* Collected data:
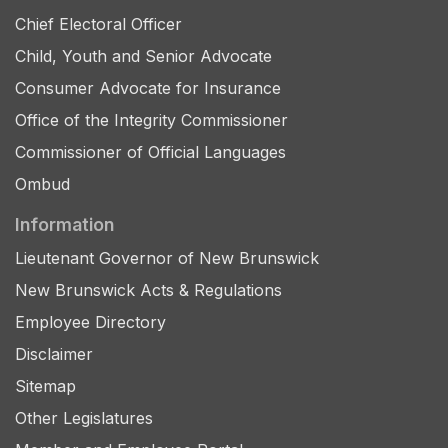
Chief Electoral Officer
Child, Youth and Senior Advocate
Consumer Advocate for Insurance
Office of the Integrity Commissioner
Commissioner of Official Languages
Ombud
Information
Lieutenant Governor of New Brunswick
New Brunswick Acts & Regulations
Employee Directory
Disclaimer
Sitemap
Other Legislatures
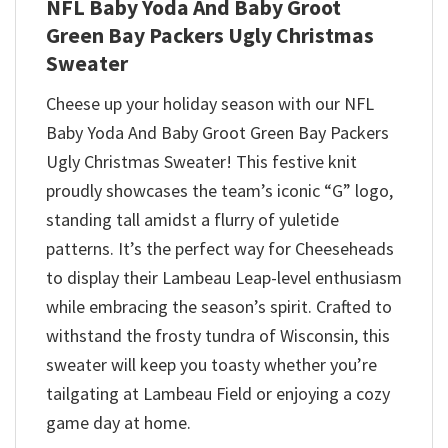
NFL Baby Yoda And Baby Groot
Green Bay Packers Ugly Christmas
Sweater
Cheese up your holiday season with our NFL
Baby Yoda And Baby Groot Green Bay Packers
Ugly Christmas Sweater! This festive knit
proudly showcases the team’s iconic “G” logo,
standing tall amidst a flurry of yuletide
patterns. It’s the perfect way for Cheeseheads
to display their Lambeau Leap-level enthusiasm
while embracing the season’s spirit. Crafted to
withstand the frosty tundra of Wisconsin, this
sweater will keep you toasty whether you’re
tailgating at Lambeau Field or enjoying a cozy
game day at home.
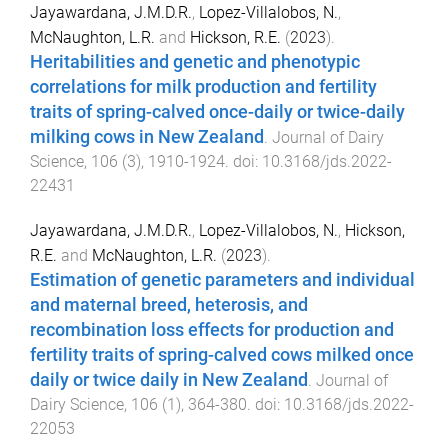
Jayawardana, J.M.D.R.
,
Lopez-Villalobos, N.
,
McNaughton, L.R.
and
Hickson, R.E.
(
2023
).
Heritabilities and genetic and phenotypic
correlations for milk production and fertility
traits of spring-calved once-daily or twice-daily
milking cows in New Zealand
.
Journal of Dairy
Science
,
106
(
3
),
1910
-
1924
. doi:
10.3168/jds.2022-
22431
Jayawardana, J.M.D.R.
,
Lopez-Villalobos, N.
,
Hickson,
R.E.
and
McNaughton, L.R.
(
2023
).
Estimation of genetic parameters and individual
and maternal breed, heterosis, and
recombination loss effects for production and
fertility traits of spring-calved cows milked once
daily or twice daily in New Zealand
.
Journal of
Dairy Science
,
106
(
1
),
364
-
380
. doi:
10.3168/jds.2022-
22053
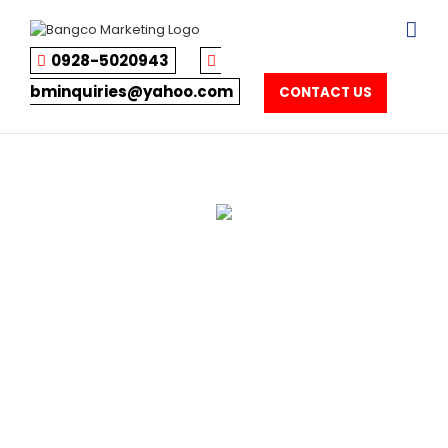
Skip
to
content
0928-5020943
bminquiries@yahoo.com
CONTACT US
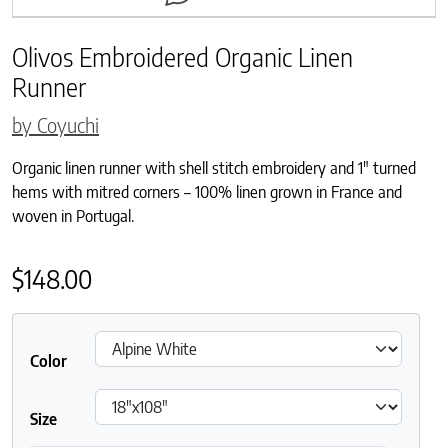
Olivos Embroidered Organic Linen
Runner
by Coyuchi
Organic linen runner with shell stitch embroidery and 1″ turned
hems with mitred corners – 100% linen grown in France and
woven in Portugal.
$
148.00
Color
Size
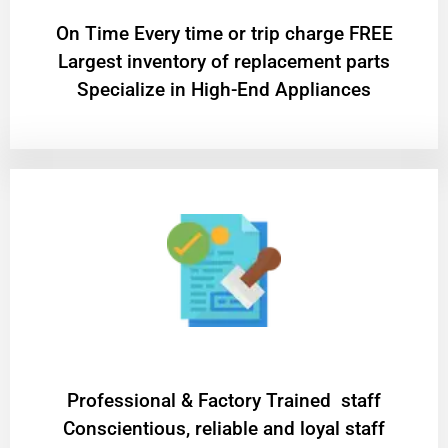
On Time Every time or trip charge FREE
Largest inventory of replacement parts
Specialize in High-End Appliances
Professional & Factory Trained staff
Conscientious, reliable and loyal staff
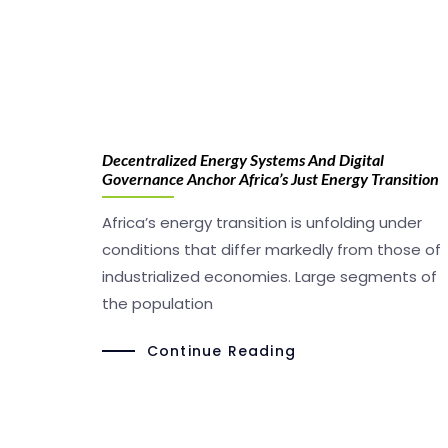
Decentralized Energy Systems And Digital
Governance Anchor Africa’s Just Energy Transition
Africa’s energy transition is unfolding under
conditions that differ markedly from those of
industrialized economies. Large segments of
the population
Continue Reading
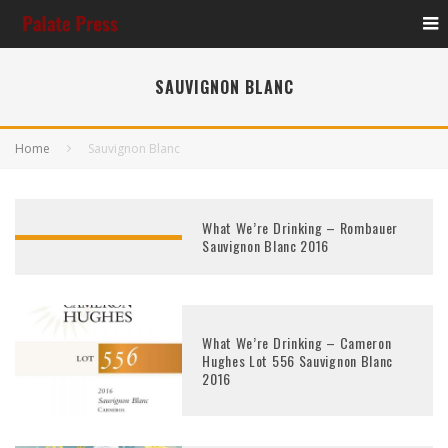
SAUVIGNON BLANC
Home
Sauvignon Blanc
What We’re Drinking – Rombauer
Sauvignon Blanc 2016
What We’re Drinking – Cameron
Hughes Lot 556 Sauvignon Blanc
2016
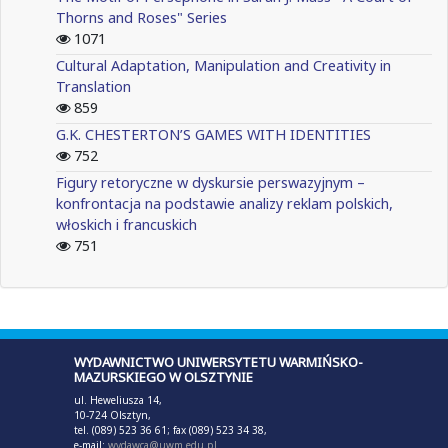
Thorns and Roses" Series
1071
Cultural Adaptation, Manipulation and Creativity in
Translation
859
G.K. CHESTERTON’S GAMES WITH IDENTITIES
752
Figury retoryczne w dyskursie perswazyjnym –
konfrontacja na podstawie analizy reklam polskich,
włoskich i francuskich
751
WYDAWNICTWO UNIWERSYTETU WARMIŃSKO-
MAZURSKIEGO W OLSZTYNIE
ul. Heweliusza 14,
10-724 Olsztyn,
tel. (089) 523 36 61; fax (089) 523 34 38,
e-mail:
wydawca@uwm.edu.pl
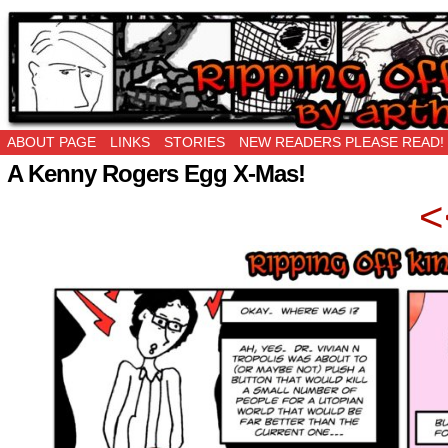
Ripping Off is the New Being Original…
ABOUT PAGE
LINKS
STORIES
NEW READERS PLEASE READ!
A Kenny Rogers Egg X-Mas!
<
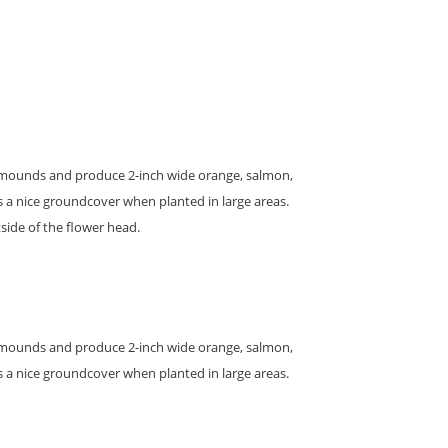
 in mounds and produce 2-inch wide orange, salmon,
s a nice groundcover when planted in large areas.
side of the flower head.
 in mounds and produce 2-inch wide orange, salmon,
s a nice groundcover when planted in large areas.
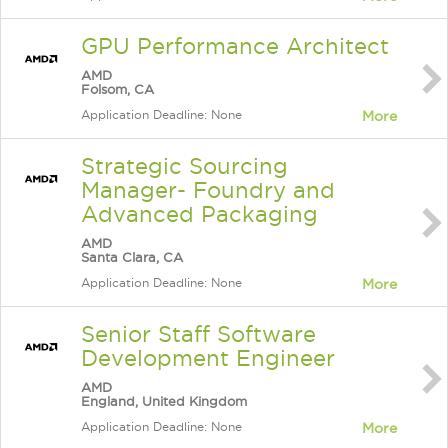
GPU Performance Architect
AMD
Folsom, CA
Application Deadline: None
More
Strategic Sourcing
Manager- Foundry and
Advanced Packaging
AMD
Santa Clara, CA
Application Deadline: None
More
Senior Staff Software
Development Engineer
AMD
England, United Kingdom
Application Deadline: None
More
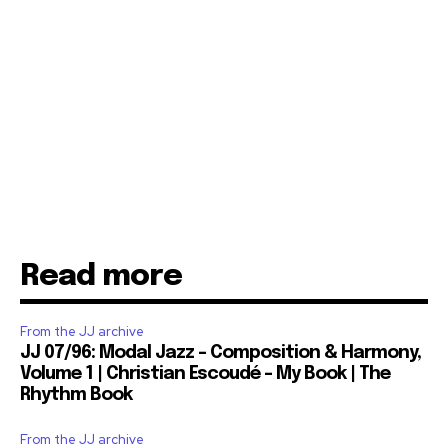
Read more
From the JJ archive
JJ 07/96: Modal Jazz – Composition & Harmony,
Volume 1 | Christian Escoudé – My Book | The
Rhythm Book
From the JJ archive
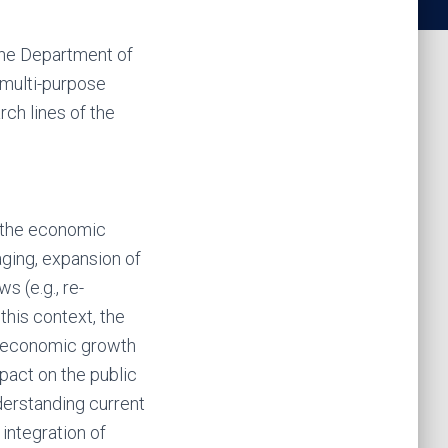
 the Department of
 multi-purpose
rch lines of the
f the economic
aging, expansion of
s (e.g., re-
this context, the
ng economic growth
pact on the public
derstanding current
 integration of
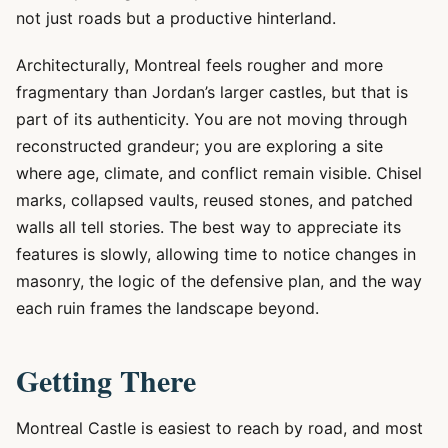
not just roads but a productive hinterland.
Architecturally, Montreal feels rougher and more
fragmentary than Jordan’s larger castles, but that is
part of its authenticity. You are not moving through
reconstructed grandeur; you are exploring a site
where age, climate, and conflict remain visible. Chisel
marks, collapsed vaults, reused stones, and patched
walls all tell stories. The best way to appreciate its
features is slowly, allowing time to notice changes in
masonry, the logic of the defensive plan, and the way
each ruin frames the landscape beyond.
Getting There
Montreal Castle is easiest to reach by road, and most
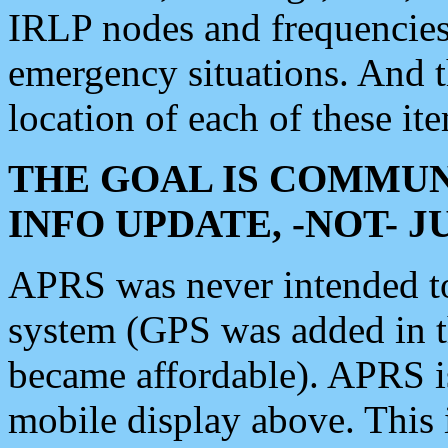
IRLP nodes and frequencies, 
emergency situations. And 
location of each of these it
THE GOAL IS COMMUN
INFO UPDATE, -NOT- 
APRS was never intended to 
system (GPS was added in 
became affordable). APRS 
mobile display above. Thi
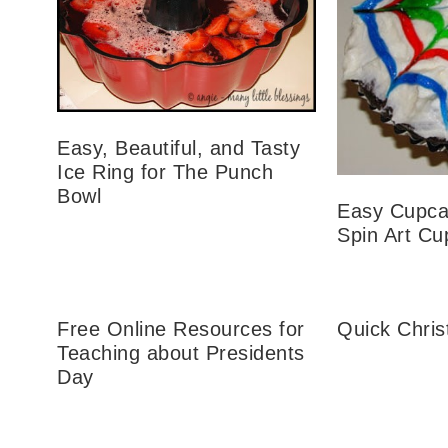
Easy, Beautiful, and Tasty
Ice Ring for The Punch
Bowl
Easy Cupca
Spin Art C
Free Online Resources for
Quick Chri
Teaching about Presidents
Day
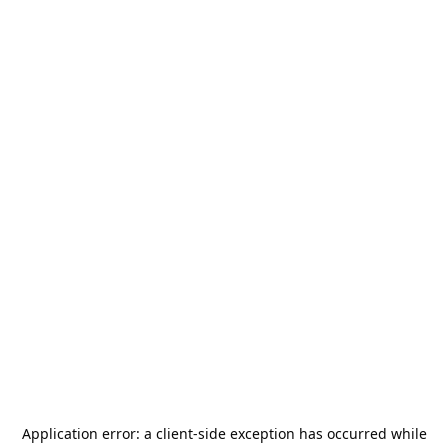
Application error: a
client
-side exception has occurred while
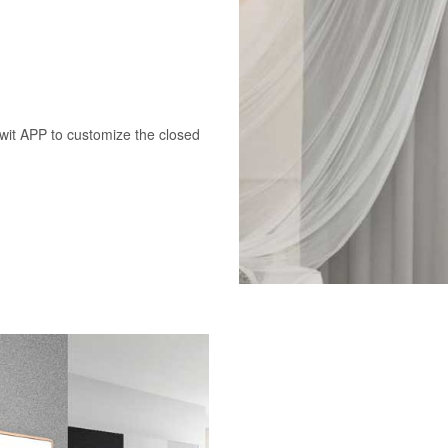
swit APP to customize the closed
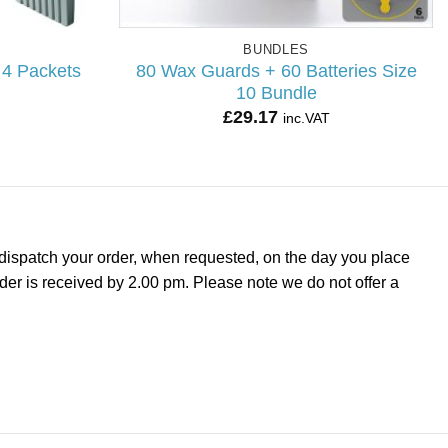
BUNDLES
 4 Packets
80 Wax Guards + 60 Batteries Size
10 Bundle
£
29.17
inc.VAT
dispatch your order, when requested, on the day you place
rder is received by 2.00 pm. Please note we do not offer a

* AIM OF THE TASK: Find and copy each line above that includes the string "Packers".

* TASK ANSWER:
Green Bay Packers Ugly Christmas
Baby Yoda And Baby Groot Green Bay Packers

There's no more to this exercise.